最高裁判所大法廷(戸倉三郎裁判長)は、2024(令和6)年7月3日、旧優生保護法国家賠償請求訴訟において、旧優生保護法が憲法13条及び14条1項に違反することを認めた上で、国が除斥期間の主張をすることは、信義則に反し、権利の濫用として許されないとして、被害者に対する損害賠償を命じる判決を言い渡した(なお、唯一、除斥期間の適用が認められていた2023(令和5)年6月1日の仙台高等裁判所の判決については破棄した上で差し戻した。)。

 本件は、15歳のときに優生手術を強制された宮城県在住の60代の女性が全国で初めて国家賠償法に基づく損害賠償請求訴訟を仙台地方裁判所に提起し、その後の同種事件の先駆けとなった事件を含む全国5つの同種事件の上告審判決である。

 1948(昭和23)年6月に制定された旧優生保護法は、「優生上の見地から不良な子孫の出生を防止する」こと等を目的として、特定の障害ないし疾患を有するとされた者を一律に「不良」と断定し、1996(平成8)年に母体保護法に改正されるまでの約48年間、不妊手術約2万5000件、人工妊娠中絶約5万9000件、合計約8万4000件に及ぶ優生手術を強制した。

 これまでも、2022(令和4)年2月22日に大阪高等裁判所が、同年3月11日に東京高等裁判所が、いずれも国に損害賠償を命ずる判決を言い渡し、その後も、2023(令和5)年3月16日の札幌高等裁判所、同月23日の大阪高等裁判所、同年10月25日の仙台高等裁判所、2024(令和6)年1月26日の大阪高等裁判所判決等、国に損害賠償を命じる判決が相次いで出されていた。

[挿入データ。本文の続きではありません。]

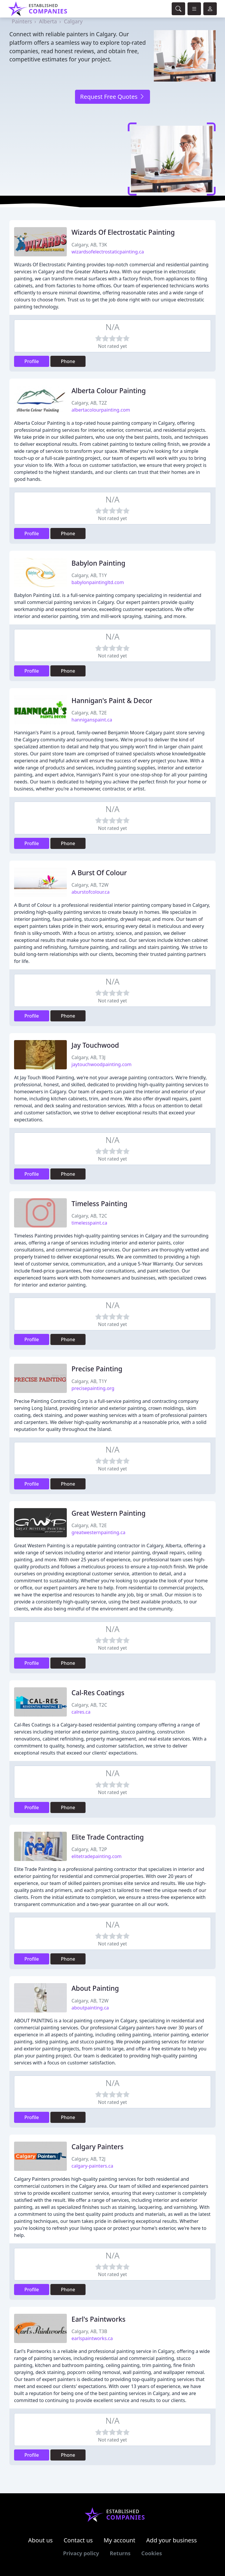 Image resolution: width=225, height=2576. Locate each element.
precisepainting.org (92, 1388)
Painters (22, 21)
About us (40, 2540)
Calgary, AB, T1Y (89, 575)
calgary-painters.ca (92, 2166)
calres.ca (81, 1712)
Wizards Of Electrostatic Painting (123, 232)
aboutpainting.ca (90, 2007)
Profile (31, 361)
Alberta (48, 21)
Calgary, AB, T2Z (89, 403)
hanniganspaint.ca (91, 719)
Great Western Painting (108, 1513)
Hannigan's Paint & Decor (111, 700)
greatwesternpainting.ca (98, 1532)
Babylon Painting (98, 563)
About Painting (95, 1988)
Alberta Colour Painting (108, 390)
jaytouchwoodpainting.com (101, 1064)
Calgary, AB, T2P (89, 1849)
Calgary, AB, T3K (89, 244)
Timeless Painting (99, 1203)
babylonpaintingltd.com (97, 582)
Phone (68, 361)
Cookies (151, 2553)
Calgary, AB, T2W (89, 885)
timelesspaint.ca (89, 1223)
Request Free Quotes (112, 97)
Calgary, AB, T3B (89, 2331)
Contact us (78, 2540)
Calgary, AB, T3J (88, 1057)
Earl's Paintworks (98, 2319)
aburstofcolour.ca (90, 892)
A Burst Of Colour (99, 872)
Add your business (171, 2540)
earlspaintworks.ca (92, 2338)
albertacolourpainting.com (100, 410)
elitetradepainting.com (96, 1856)
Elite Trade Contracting (107, 1837)
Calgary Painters (97, 2146)
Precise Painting (96, 1368)
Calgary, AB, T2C (89, 1216)
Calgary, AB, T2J (88, 2159)
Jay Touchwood (95, 1045)
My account (119, 2540)
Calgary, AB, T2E (89, 712)
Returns (120, 2553)
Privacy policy (81, 2553)
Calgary (73, 21)
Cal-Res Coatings (97, 1692)
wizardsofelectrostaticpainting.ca (107, 251) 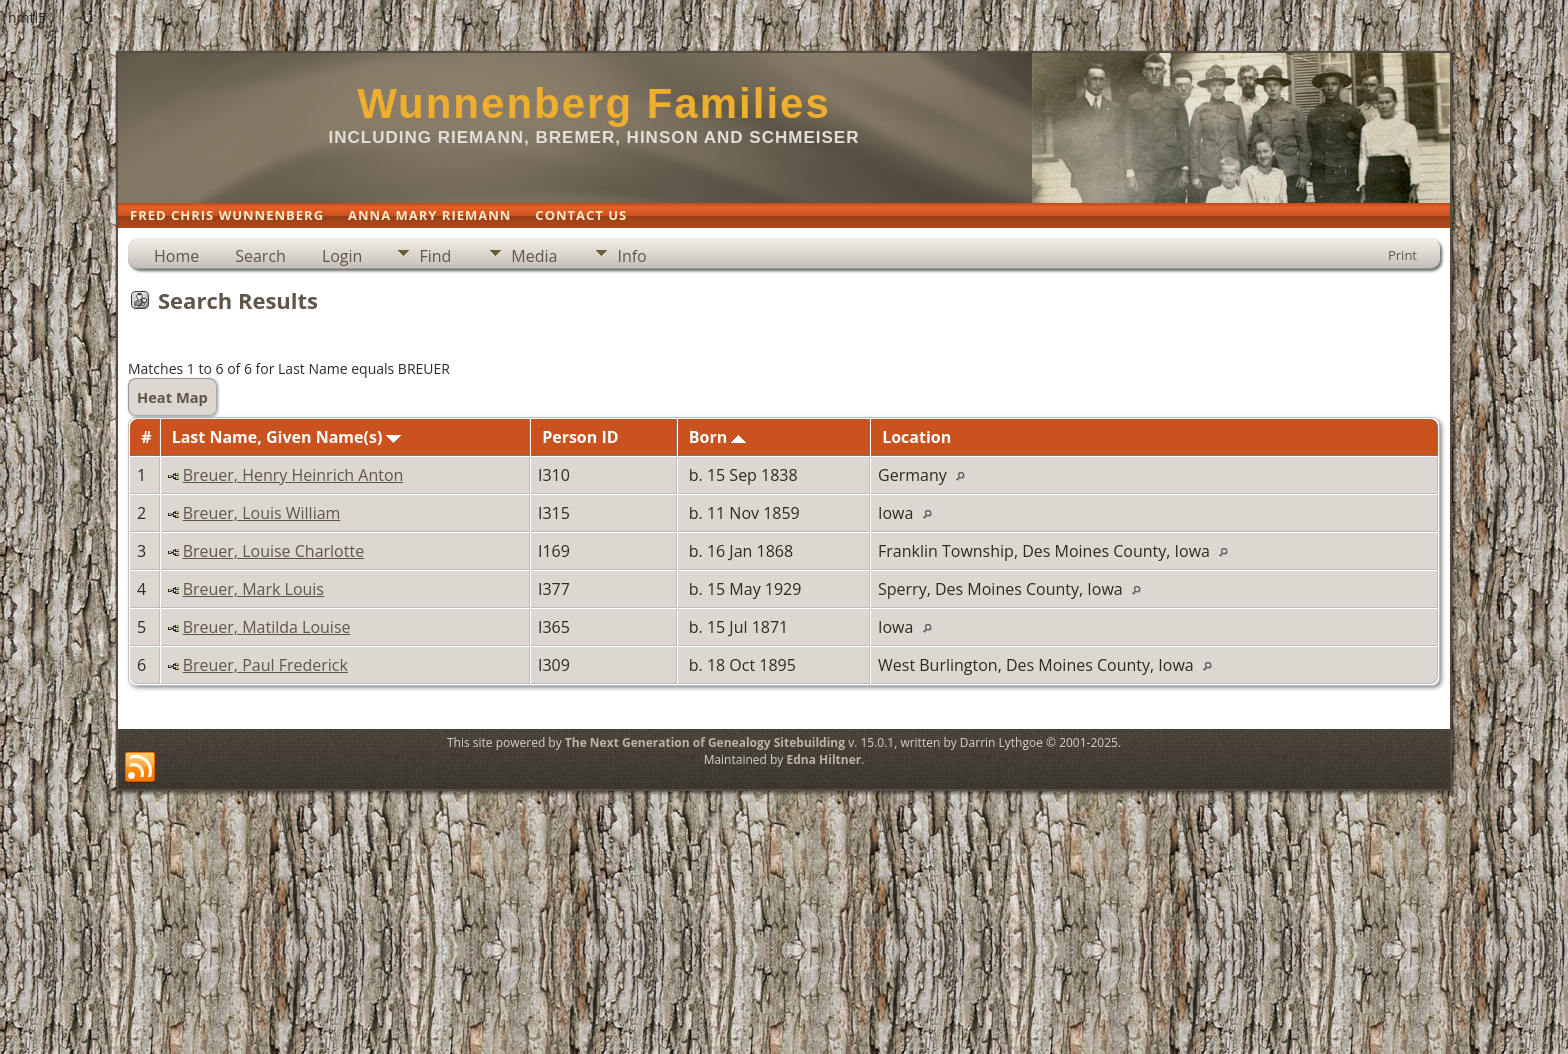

 本判決は、最高裁判所として、旧優生保護法が憲法13条及び14条1項に違反すると明確に判断した。その上で、旧優生保護法の立法行為にかかる国の責任が極めて重大であること、被害者に国に対する損害賠償請求権の行使を期待することが極めて困難であったこと、適切な補償の措置が講じられてこなかったこと等に照らし、除斥期間の主張の要否に関する最高裁判例を変更した上で、国が除斥期間の主張をすることが信義則に反し、権利の濫用として許されないとした。これは、旧優生保護法による被害について除斥期間の適用を制限することについて統一的判断を示したものである。優生手術が極めて非人道的かつ差別的であり重大な人権侵害行為であることを直視し、除斥期間の適用を否定して国の賠償責任を認めたことは、人権保障の砦としての司法の役割を果たすものであり高く評価される。

 もっとも、本件の背景にある旧優生保護法に基づく優生手術は、約8万4000件に及ぶにもかかわらず、全国において国家賠償訴訟の提起に至った被害者はわずか39名に過ぎない。旧優生保護法一時金支給法に基づく一時金の支給認定の状況についても令和6年5月末時点で1100件が認定されたにとどまり、大多数の被害者は様々な理由により未だ声を上げられない状態が続いている。そして、被害者の多くは高齢となっており、既に亡くなられた方も少なくない。

 このため、訴訟提起に至った被害者のみならず優生手術のすべての被害者に対し、一日も早く本判決の趣旨を踏まえた全面的な謝罪と速やかな被害回復が図られることが必須である。

 よって、当連合会は、国に対し、本判決を受けて、すべての被害者に対する謝罪と速やかな被害の全面的回復を行うことを強く求めるものである。